My big sister, Donna, has told me on more than one occasion that my blog is unrealistic. She said it is too upbeat and optimistic, and not like real life. Because my general attitude is sunny, I have shrugged her criticism off, but this morning as a series of events happened I thought, "If I blog this, Donna will be surprised!
So here goes. Let Daryl's terrible, no good, very bad morning unfold before you.
In the wee, dark hours, I was awakened by a sound. An unusual sound. A bad sound, that involved a dog. Bleary, I sat up. As consciousness gained a grip on my brain I did a quick "animal assessment." Flirt and Smooch were sound asleep on the bed. Though the room was dark I could see little Bravo lying on his bed next to mine. Then I realized the sound was coming from Dutch, our beloved Golden Retriever. It was her claws scraping the wooden floor as she was experiencing a grand mal seizure. So, yanked from sweet, sweet sleep I went into action, sliding her to where she wouldn't injure herself as she flailed around, putting towels under her head to absorb the massive amounts of drool she was producing, and under her tush to absorb the urine that was leaking out. The seizure lasted a long time, 5 minutes or more, and then there was an hour or so where she was panting horribly and stumbling about, disoriented. I fetched ice cubes for her to lick and made her comfortable by my bed. I spent the next hour or so gently stroking her head and ears until she fell into a deep sleep, and I fell into a fitful one.
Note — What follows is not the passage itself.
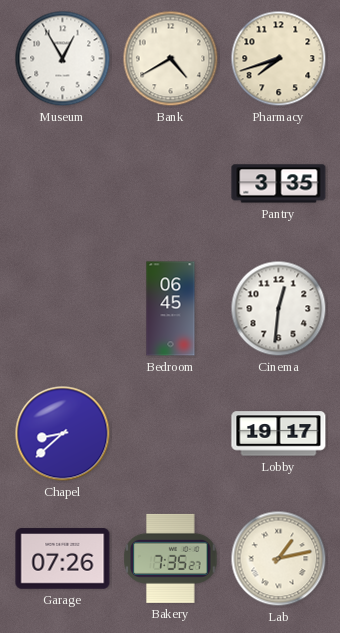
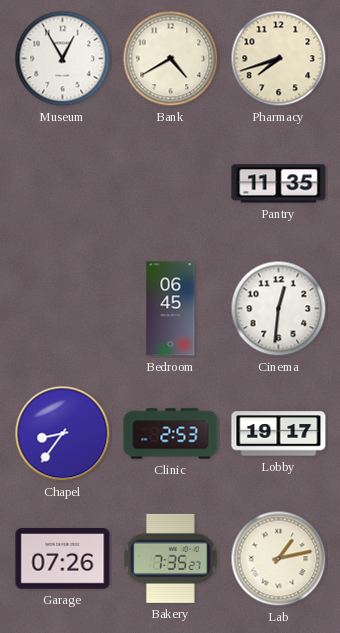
Pantry: 3:35 -> 11:35
Chapel: 8:38 -> 8:36
Clinic: none -> 2:53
So I woke up feeling melancholy as an overcast, muggy day dawned. Happily, Dutch got down the steep stairs of her own accord, and asked for breakfast. Once she was taken care of I headed out to care for the other critters. In the summer I wear ugly Croc shoes to do chores. They were abandoned here by sister Deb, and I have given them hard use. They look like clown shoes, but are comfortable and easy to clean when I step in poop. And I ALWAYS step in poop.
I gave the greedy goat kids their bottles and headed for the hen yard to let the birds out of their coops.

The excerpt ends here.